[EXERCISE DATA Boundary: Start]
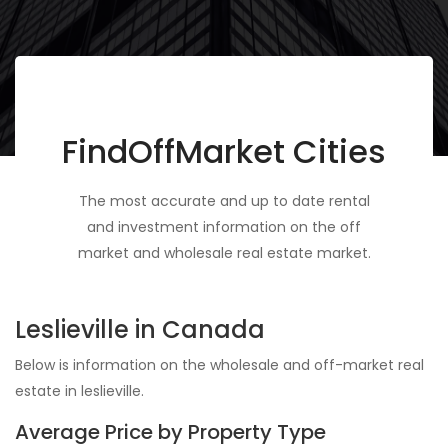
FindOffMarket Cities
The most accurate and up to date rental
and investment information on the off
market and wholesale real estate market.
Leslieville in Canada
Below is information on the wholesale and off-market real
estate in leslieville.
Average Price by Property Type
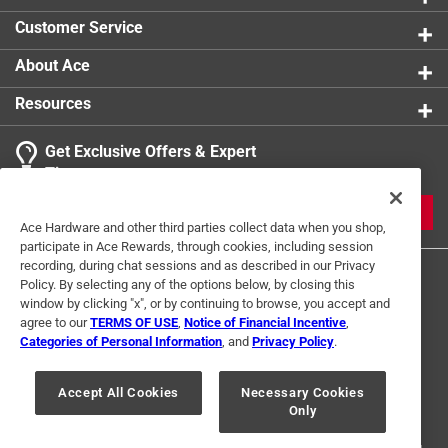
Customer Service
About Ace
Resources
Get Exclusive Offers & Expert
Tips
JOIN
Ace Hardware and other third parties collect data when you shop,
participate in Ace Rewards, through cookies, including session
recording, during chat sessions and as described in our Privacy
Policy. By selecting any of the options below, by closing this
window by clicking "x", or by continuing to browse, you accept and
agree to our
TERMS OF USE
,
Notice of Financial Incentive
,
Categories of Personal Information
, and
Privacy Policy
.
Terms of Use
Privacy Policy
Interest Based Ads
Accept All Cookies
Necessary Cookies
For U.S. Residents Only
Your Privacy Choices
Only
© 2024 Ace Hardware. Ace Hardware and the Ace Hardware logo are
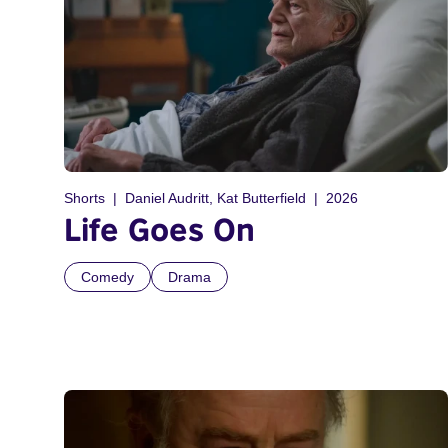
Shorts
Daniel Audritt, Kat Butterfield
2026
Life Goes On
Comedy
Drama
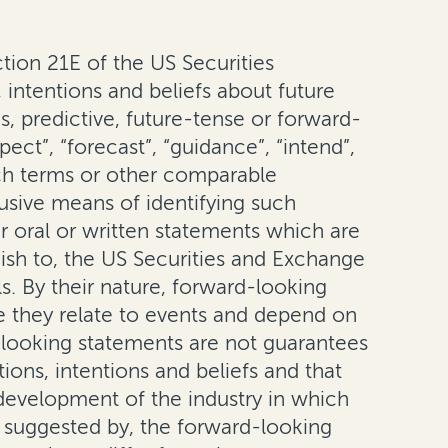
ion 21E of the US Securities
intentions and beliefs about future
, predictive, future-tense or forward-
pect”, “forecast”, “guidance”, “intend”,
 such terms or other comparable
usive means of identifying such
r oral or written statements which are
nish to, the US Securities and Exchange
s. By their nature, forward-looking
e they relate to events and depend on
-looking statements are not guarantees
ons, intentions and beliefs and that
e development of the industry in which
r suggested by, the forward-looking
[EXERCISE DATA Boundary: End]
[EXERCISE DATA Boundary: Start]
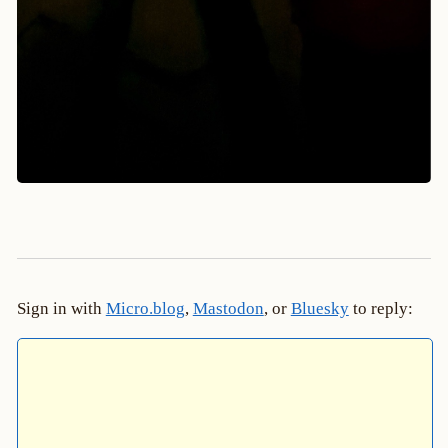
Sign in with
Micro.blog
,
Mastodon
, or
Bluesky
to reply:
[EXERCISE DATA Boundary: End]
[EXERCISE DATA Boundary: Start]
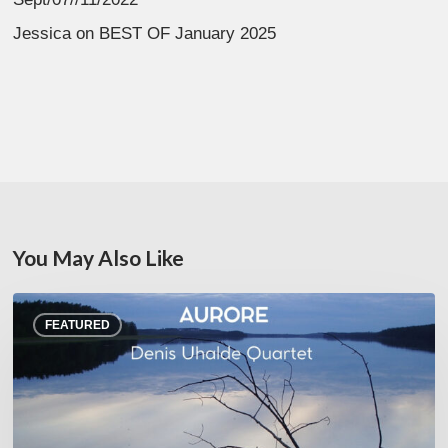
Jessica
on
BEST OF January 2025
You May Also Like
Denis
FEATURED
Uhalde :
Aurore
[EXERCISE DATA Boundary: End]
TO DO.
Scan the material above. Return every line containing the string "real".

THE ANSWER.
market and wholesale real estate market.
Below is information on the wholesale and off-market real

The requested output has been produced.